◆ **Work to be completed**: For each line below with the word "footer", write out a copy.

Page layout parsing data
##########

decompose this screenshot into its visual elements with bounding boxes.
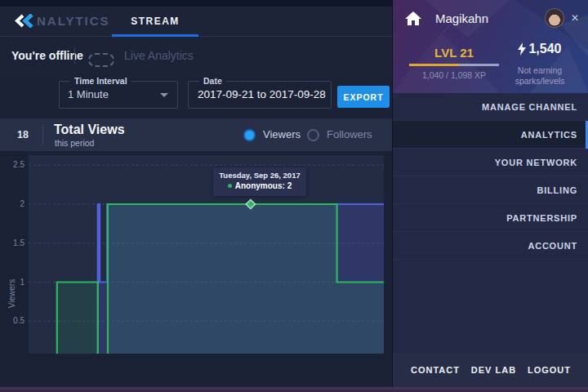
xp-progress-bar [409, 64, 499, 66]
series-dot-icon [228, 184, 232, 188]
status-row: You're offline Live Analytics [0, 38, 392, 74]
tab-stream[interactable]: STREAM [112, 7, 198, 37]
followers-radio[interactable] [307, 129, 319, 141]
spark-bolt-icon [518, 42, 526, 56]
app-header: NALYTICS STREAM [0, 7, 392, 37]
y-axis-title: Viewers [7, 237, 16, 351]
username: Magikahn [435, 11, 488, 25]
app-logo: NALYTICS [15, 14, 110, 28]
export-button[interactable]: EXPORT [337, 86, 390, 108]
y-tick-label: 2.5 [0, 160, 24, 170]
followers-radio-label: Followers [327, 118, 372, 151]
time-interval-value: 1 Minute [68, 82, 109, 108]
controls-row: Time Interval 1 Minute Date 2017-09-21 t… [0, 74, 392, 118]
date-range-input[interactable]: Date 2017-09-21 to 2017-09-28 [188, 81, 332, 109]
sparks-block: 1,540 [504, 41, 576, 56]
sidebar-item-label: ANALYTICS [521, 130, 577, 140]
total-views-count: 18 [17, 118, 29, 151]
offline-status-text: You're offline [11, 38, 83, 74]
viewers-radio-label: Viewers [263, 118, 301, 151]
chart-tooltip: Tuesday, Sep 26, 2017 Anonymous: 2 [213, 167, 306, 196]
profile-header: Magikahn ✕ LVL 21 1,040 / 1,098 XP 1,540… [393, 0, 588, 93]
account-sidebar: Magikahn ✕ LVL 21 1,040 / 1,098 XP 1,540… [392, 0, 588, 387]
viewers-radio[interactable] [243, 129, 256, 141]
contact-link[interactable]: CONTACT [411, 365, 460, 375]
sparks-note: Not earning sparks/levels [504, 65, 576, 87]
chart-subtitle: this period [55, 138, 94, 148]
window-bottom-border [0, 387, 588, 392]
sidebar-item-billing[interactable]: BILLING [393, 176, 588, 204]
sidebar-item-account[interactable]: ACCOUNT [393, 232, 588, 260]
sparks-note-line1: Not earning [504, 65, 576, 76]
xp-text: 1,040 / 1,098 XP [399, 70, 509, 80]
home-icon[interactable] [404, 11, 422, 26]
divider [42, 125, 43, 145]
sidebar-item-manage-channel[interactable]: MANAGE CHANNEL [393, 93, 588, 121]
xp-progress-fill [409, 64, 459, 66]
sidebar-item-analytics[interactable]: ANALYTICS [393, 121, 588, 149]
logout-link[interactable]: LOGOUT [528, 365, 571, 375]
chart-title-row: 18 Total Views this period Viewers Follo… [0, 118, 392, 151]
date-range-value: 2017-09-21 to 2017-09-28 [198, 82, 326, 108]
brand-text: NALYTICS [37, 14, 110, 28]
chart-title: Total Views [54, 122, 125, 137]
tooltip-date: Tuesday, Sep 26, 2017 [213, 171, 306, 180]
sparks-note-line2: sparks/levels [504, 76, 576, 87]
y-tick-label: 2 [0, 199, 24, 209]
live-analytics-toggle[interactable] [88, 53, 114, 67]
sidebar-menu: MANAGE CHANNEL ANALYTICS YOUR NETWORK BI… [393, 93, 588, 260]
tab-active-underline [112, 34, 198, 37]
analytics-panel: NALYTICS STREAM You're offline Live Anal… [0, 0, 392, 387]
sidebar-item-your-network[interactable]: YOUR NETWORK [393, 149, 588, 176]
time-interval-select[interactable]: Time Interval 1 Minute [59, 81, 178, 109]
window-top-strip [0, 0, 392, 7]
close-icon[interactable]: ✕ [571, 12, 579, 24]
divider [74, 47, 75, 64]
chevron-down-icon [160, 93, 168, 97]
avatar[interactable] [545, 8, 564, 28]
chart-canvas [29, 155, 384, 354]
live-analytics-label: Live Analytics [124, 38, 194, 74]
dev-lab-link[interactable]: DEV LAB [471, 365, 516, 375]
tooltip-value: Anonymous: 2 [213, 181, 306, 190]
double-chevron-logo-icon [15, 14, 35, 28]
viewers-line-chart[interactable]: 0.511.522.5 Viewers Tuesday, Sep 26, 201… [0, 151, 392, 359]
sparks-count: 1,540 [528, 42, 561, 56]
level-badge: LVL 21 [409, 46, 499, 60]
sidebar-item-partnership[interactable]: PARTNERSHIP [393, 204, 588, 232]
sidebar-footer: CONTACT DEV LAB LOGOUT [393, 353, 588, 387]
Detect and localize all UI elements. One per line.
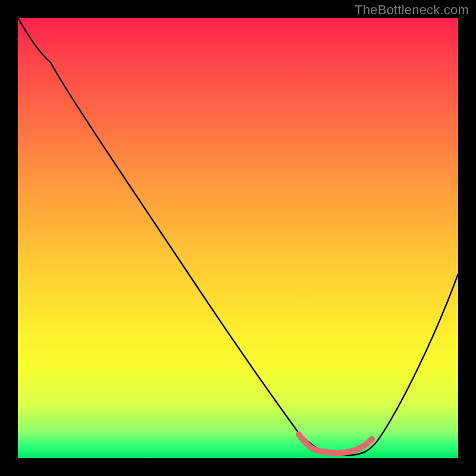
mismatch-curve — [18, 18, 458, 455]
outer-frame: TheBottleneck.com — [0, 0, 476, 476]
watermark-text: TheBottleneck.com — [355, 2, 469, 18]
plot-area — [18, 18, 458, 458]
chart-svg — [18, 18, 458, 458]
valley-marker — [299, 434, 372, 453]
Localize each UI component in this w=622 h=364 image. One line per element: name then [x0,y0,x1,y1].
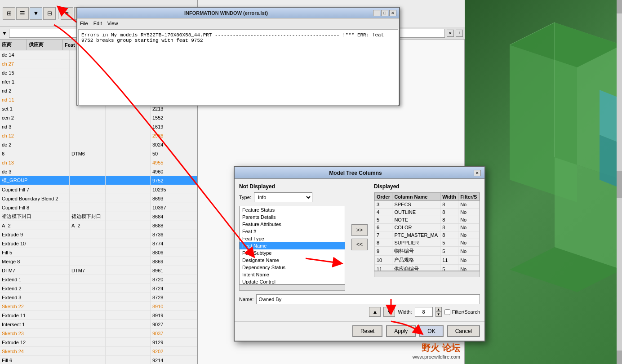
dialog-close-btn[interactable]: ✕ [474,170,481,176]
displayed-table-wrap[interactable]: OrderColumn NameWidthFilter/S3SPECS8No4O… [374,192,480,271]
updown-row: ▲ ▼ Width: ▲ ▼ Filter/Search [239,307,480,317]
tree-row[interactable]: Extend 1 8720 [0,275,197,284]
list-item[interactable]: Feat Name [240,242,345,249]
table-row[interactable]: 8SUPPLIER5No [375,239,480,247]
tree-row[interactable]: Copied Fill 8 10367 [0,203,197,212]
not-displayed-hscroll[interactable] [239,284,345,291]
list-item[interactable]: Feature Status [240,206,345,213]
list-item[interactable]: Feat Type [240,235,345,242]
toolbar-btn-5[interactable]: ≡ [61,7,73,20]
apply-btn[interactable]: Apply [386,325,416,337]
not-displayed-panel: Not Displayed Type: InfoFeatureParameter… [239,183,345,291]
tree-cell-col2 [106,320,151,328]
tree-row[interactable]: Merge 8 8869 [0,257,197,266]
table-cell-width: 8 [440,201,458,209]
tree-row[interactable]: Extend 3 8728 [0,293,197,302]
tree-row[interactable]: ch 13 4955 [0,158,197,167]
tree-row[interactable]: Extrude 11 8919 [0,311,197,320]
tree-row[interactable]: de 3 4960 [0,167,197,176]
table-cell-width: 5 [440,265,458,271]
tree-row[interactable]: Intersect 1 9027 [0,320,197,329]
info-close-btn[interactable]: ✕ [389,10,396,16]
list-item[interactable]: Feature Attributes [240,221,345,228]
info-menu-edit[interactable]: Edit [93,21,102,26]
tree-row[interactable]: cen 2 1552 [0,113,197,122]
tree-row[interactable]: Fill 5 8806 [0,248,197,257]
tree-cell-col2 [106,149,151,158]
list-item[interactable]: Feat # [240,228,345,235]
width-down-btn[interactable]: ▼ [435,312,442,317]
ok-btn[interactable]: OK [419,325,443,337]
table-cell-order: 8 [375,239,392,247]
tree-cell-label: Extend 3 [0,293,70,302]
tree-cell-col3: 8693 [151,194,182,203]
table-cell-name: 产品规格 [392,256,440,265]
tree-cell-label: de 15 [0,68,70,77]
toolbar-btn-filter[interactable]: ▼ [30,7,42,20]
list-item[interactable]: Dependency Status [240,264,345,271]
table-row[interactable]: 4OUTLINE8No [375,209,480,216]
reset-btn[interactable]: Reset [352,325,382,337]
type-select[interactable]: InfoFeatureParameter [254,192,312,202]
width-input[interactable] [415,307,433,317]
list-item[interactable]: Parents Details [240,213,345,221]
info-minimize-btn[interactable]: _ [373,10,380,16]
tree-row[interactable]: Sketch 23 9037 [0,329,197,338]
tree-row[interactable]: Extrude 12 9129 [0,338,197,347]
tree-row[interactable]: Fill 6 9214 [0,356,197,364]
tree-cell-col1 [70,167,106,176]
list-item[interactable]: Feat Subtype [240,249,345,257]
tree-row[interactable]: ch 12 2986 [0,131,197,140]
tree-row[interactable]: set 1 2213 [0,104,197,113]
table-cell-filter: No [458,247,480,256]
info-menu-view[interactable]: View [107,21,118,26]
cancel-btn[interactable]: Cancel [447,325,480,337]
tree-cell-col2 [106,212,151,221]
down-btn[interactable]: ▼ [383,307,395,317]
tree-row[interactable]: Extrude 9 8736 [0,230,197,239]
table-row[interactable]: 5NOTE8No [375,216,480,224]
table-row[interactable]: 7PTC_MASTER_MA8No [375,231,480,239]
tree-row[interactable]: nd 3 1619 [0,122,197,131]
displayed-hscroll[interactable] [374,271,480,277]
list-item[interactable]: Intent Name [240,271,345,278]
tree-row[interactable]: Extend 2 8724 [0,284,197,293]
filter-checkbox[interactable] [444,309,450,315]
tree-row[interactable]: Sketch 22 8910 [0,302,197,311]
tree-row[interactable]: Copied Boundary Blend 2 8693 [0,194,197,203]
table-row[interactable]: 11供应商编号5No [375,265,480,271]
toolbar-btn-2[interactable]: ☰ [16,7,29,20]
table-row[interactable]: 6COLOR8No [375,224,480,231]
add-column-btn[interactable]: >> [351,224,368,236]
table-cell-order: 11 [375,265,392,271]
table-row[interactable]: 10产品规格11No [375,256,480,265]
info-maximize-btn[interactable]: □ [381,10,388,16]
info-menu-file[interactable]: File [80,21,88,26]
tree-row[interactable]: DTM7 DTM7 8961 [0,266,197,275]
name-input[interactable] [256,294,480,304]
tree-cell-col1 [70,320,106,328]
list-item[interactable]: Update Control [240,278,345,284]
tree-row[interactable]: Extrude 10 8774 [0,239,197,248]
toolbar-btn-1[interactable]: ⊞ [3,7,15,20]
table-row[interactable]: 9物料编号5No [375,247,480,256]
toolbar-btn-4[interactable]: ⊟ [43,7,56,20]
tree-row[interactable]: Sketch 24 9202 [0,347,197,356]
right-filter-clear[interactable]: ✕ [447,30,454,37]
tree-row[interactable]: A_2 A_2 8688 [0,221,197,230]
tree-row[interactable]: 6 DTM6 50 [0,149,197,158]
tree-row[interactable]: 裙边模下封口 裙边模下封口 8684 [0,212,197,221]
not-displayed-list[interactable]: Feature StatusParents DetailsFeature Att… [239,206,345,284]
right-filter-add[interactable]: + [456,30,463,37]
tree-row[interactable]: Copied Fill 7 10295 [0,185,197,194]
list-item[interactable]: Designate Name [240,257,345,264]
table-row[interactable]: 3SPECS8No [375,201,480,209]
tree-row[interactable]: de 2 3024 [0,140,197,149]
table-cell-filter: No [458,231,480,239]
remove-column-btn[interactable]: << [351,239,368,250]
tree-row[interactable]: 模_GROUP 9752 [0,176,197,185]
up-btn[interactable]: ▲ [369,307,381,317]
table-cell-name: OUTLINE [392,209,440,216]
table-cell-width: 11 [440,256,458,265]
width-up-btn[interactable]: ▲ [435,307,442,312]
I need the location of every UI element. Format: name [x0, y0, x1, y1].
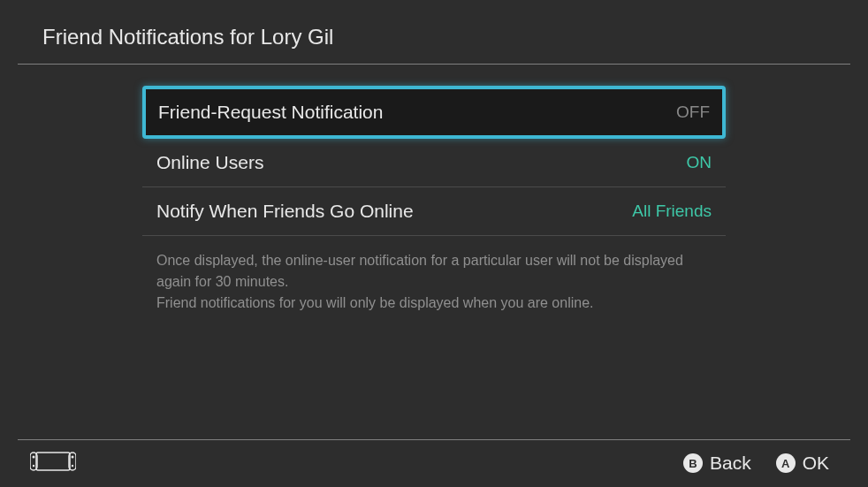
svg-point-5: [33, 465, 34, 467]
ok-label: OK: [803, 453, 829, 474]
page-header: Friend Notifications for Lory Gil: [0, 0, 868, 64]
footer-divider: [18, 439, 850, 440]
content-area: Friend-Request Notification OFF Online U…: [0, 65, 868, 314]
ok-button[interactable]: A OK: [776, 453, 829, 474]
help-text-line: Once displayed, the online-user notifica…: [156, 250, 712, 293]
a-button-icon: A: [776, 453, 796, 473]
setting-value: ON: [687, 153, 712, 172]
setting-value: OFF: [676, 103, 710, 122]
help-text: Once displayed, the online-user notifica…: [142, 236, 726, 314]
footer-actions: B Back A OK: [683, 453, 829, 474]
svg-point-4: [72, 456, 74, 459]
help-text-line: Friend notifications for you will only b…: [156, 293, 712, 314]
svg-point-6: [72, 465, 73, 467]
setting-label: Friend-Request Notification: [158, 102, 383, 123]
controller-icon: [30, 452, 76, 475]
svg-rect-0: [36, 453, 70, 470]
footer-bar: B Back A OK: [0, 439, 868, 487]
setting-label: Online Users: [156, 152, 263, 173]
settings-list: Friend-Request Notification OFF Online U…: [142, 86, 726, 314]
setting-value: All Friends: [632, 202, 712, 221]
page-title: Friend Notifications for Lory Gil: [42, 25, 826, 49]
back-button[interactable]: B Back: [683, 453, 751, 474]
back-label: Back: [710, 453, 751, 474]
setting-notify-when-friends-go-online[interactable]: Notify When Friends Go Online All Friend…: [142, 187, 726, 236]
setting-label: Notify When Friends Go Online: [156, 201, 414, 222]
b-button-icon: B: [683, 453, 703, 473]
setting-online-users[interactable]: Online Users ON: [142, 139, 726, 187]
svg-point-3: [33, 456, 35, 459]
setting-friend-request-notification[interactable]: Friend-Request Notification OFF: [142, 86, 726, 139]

##########

◆ **Exercise output**:
sidebar-footer: CONTACT DEV LAB LOGOUT [393, 353, 588, 387]
footer-divider: [18, 439, 850, 440]
footer-actions: B Back A OK: [683, 453, 829, 474]
footer-bar: B Back A OK: [0, 439, 868, 487]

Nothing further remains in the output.